Your task:
Lines with "sensibilisés": copy each one from the listing below.

Records for the task:
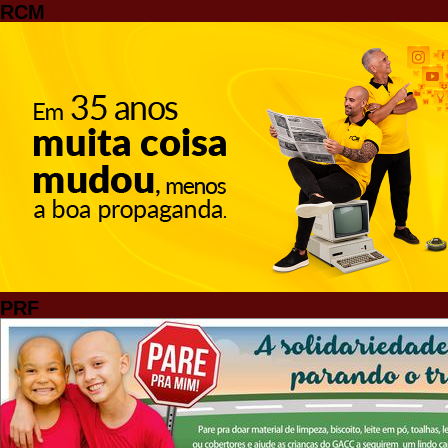
RCM
PRF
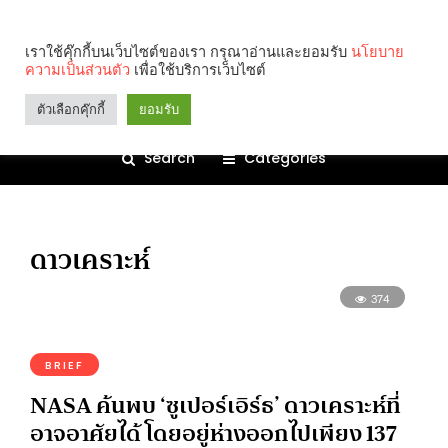
เราใช้คุ๊กกี้บนเว็บไซต์ของเรา กรุณาอ่านและยอมรับ
นโยบาย
ความเป็นส่วนตัว
เพื่อใช้บริการเว็บไซต์
ตัวเลือกคุ๊กกี้
ยอมรับ
Search
Categories
ดาวเคราะห์
374
BRIEF
NASA ค้นพบ ‘ซูเปอร์เอิร์ธ’ ดาวเคราะห์ที่
อาจอาศัยได้ โดยอยู่ห่างออกไปเพียง 137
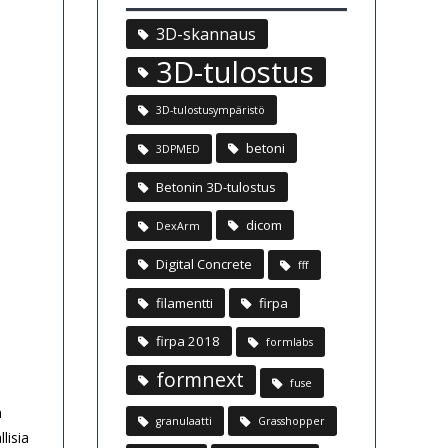
3D-skannaus
3D-tulostus
3D-tulostusympäristö
betoni
3DPMED
Betonin 3D-tulostus
dicom
DexArm
Digital Concrete
fff
filamentti
firpa
firpa 2018
formlabs
formnext
fuse
n
granulaatti
Grasshopper
lisia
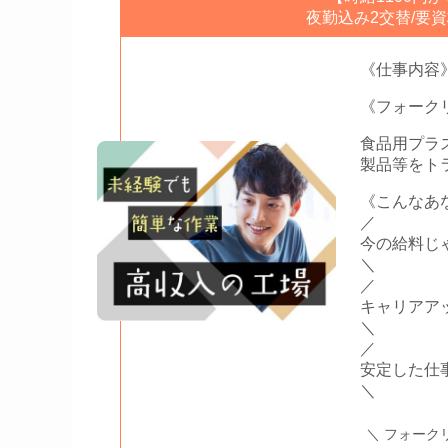
夜勤込み2交替/要
《仕事内容
《フォーク
食品用プラ
製品等をト
《こんなあ
／
今の給料じ
＼
／
キャリアア
＼
／
安定した仕
＼
＼ フォーク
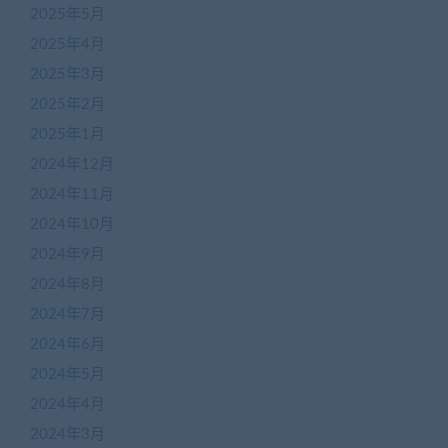
2025年5月
2025年4月
2025年3月
2025年2月
2025年1月
2024年12月
2024年11月
2024年10月
2024年9月
2024年8月
2024年7月
2024年6月
2024年5月
2024年4月
2024年3月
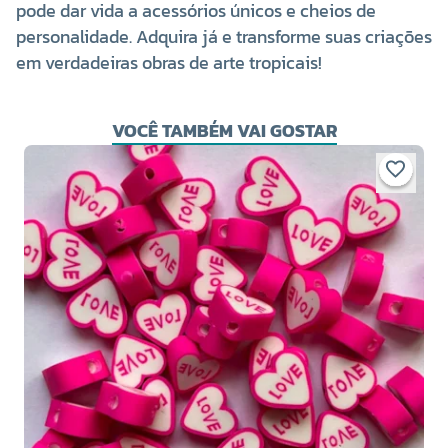
pode dar vida a acessórios únicos e cheios de
personalidade. Adquira já e transforme suas criações
em verdadeiras obras de arte tropicais!
VOCÊ TAMBÉM VAI GOSTAR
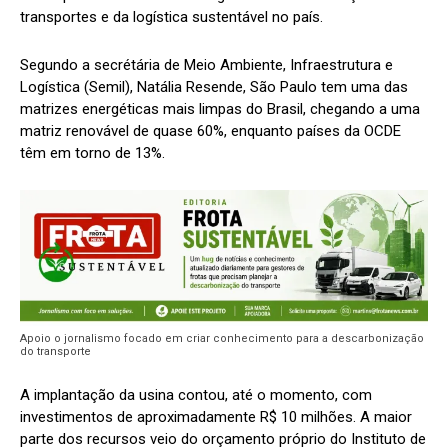
transportes e da logística sustentável no país.
Segundo a secrétária de Meio Ambiente, Infraestrutura e
Logística (Semil), Natália Resende, São Paulo tem uma das
matrizes energéticas mais limpas do Brasil, chegando a uma
matriz renovável de quase 60%, enquanto países da OCDE
têm em torno de 13%.
Apoio o jornalismo focado em criar conhecimento para a descarbonização
do transporte
A implantação da usina contou, até o momento, com
investimentos de aproximadamente R$ 10 milhões. A maior
parte dos recursos veio do orçamento próprio do Instituto de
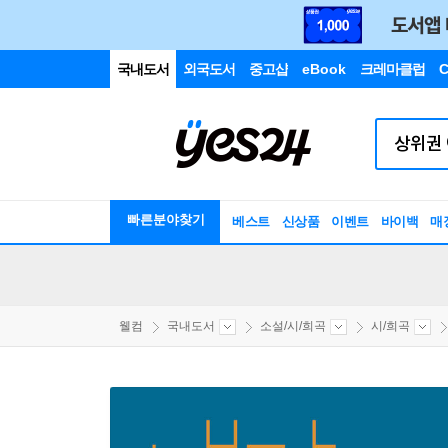
국내도서
외국도서
중고샵
eBook
크레마클럽
C
빠른분야찾기
베스트
신상품
이벤트
바이백
매
웰컴
국내도서
소설/시/희곡
시/희곡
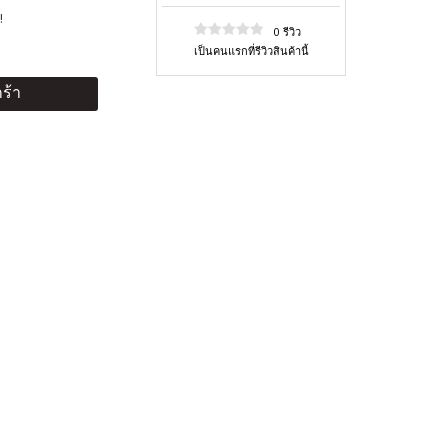
!
0 รีวิว
เป็นคนแรกที่รีวิวสินค้านี้
ร้า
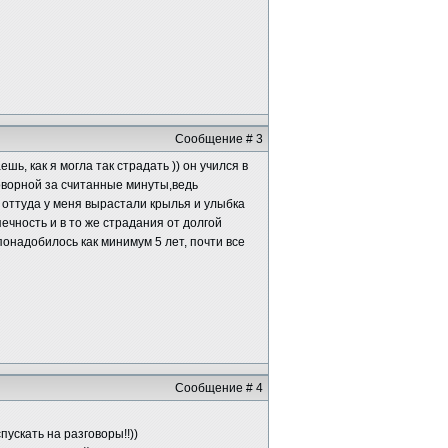
Сообщение # 3
шь, как я могла так страдать )) он учился в
оворной за считанные минуты,ведь
а оттуда у меня вырастали крылья и улыбка
ечность и в то же страдания от долгой
е понадобилось как минимум 5 лет, почти все
Сообщение # 4
ускать на разговоры!!))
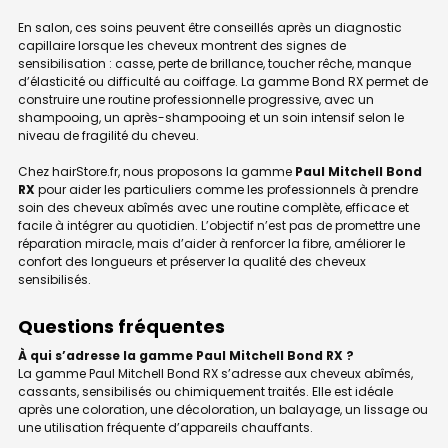
En salon, ces soins peuvent être conseillés après un diagnostic
capillaire lorsque les cheveux montrent des signes de
sensibilisation : casse, perte de brillance, toucher rêche, manque
d’élasticité ou difficulté au coiffage. La gamme Bond RX permet de
construire une routine professionnelle progressive, avec un
shampooing, un après-shampooing et un soin intensif selon le
niveau de fragilité du cheveu.
Chez hairStore.fr, nous proposons la gamme
Paul Mitchell Bond
RX
pour aider les particuliers comme les professionnels à prendre
soin des cheveux abîmés avec une routine complète, efficace et
facile à intégrer au quotidien. L’objectif n’est pas de promettre une
réparation miracle, mais d’aider à renforcer la fibre, améliorer le
confort des longueurs et préserver la qualité des cheveux
sensibilisés.
Questions fréquentes
À qui s’adresse la gamme Paul Mitchell Bond RX ?
La gamme Paul Mitchell Bond RX s’adresse aux cheveux abîmés,
cassants, sensibilisés ou chimiquement traités. Elle est idéale
après une coloration, une décoloration, un balayage, un lissage ou
une utilisation fréquente d’appareils chauffants.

Written response:
sensibilisés.
cassants, sensibilisés ou chimiquement traités. Elle est idéale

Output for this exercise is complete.